Modern burner technology also offers the potential to reduce energy consumption. Hydrogen as a heating gas will become an important option in the future. Hydrogen fueled burners have been around for some time but are not currently used in contract hardening shops. Because there are good ideas and positive trials, but no long-term experience and reliable cost comparisons, it will take a little longer until a significant introduction in contract heat treatment takes place. Until then, there are still some problems to be solved, such as safety, availability, investment costs, and especially the price of green hydrogen.

One thing is certain: investments are necessary. OEMs are already making high demands on future carbon-neutral processing and delivery in their contracts, since many automotive manufacturers are striving for a climate-neutral value chain – dictated by regulatory framework conditions. Hardening shops first must survive this difficult phase to then benefit from modernization investments. The aim is to offer customers carbon-neutral heat treatment. Companies can only achieve this by using green technologies. There is no other way.

Doug Glenn, Publisher, Heat Treat Today

Doug Glenn
Publisher and Founder
Heat Treat Today

In North America, energy is typically one of the top three expenses in nearly all heat treat processes.
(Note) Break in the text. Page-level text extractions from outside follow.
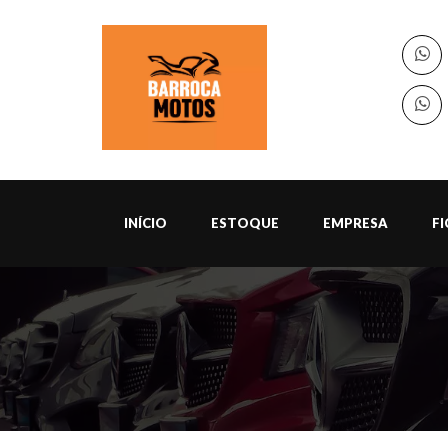
INÍCIO
ESTOQUE
EMPRESA
F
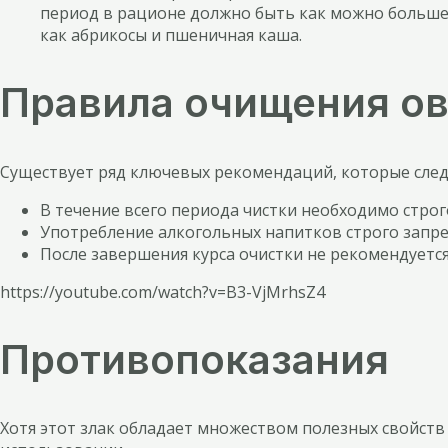
период в рационе должно быть как можно больше 
как абрикосы и пшеничная каша.
Правила очищения о
Существует ряд ключевых рекомендаций, которые след
В течение всего периода чистки необходимо стро
Употребление алкогольных напитков строго запре
После завершения курса очистки не рекомендуетс
https://youtube.com/watch?v=B3-VjMrhsZ4
Противопоказания
Хотя этот злак обладает множеством полезных свойств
Commercial heat treaters know this well because it is their business to know the costs associated with their livelihood. Manufacturers with in-house heat treaters, on the other hand, often don’t properly allocate all the true costs associated with their heat treating processes. However, energy costs are fairly easy to allocate, even for them, and it’s safe to say: energy prices are skyrocketing.

The impact of rising energy prices can be measured in the price for each BTU that goes into the heat treat process. Often, 50% to 200% increases have not been unusual in the U.S.

But less obvious costs that are not so easy to measure also impact heat treaters. For example, transportation, which is energy intensive, adds to overall processing costs, especially if not done in-house.

Even LESS obvious is the effect that rising energy costs have on quality, innovation, and standard operating procedures (SOP). When corporate profits plummet due to rising energy costs, all aspects of the business are scrutinized, not just the areas where energy is most intensively used. This oftentimes results in cuts to “non-essential” expenses, which may mean reducing new product or process development initiatives, cutting back on borderline or “unnecessary” quality or safety measures (!), and re-examining SOPs to make further cuts.

The rising cost of energy could even impact the competency of heat treat operators. During COVID, I spoke to a nurse who explained that quality of care was reduced when a large number of nurses left the profession because they chose not to take the vaccines or boosters. Patients receiving emergency medical care did not notice any shortage of personnel, but the fact was that the nurses filling the critical roles were not as proficient or qualified as the expert nurses they replaced. In a similar way, when energy prices skyrocket and cuts must be made, the internal allocation of resources may compromise some aspects of the business that are not as clear to the customer.

When energy prices rise as drastically as they have, companies will examine how they can cut costs and help maintain profits, which is a GOOD and appropriate thing. It will take time for heat treaters to adjust to the recent energy price spike. Adjustments won’t be cost-free. The question is: Which part of the company will pay?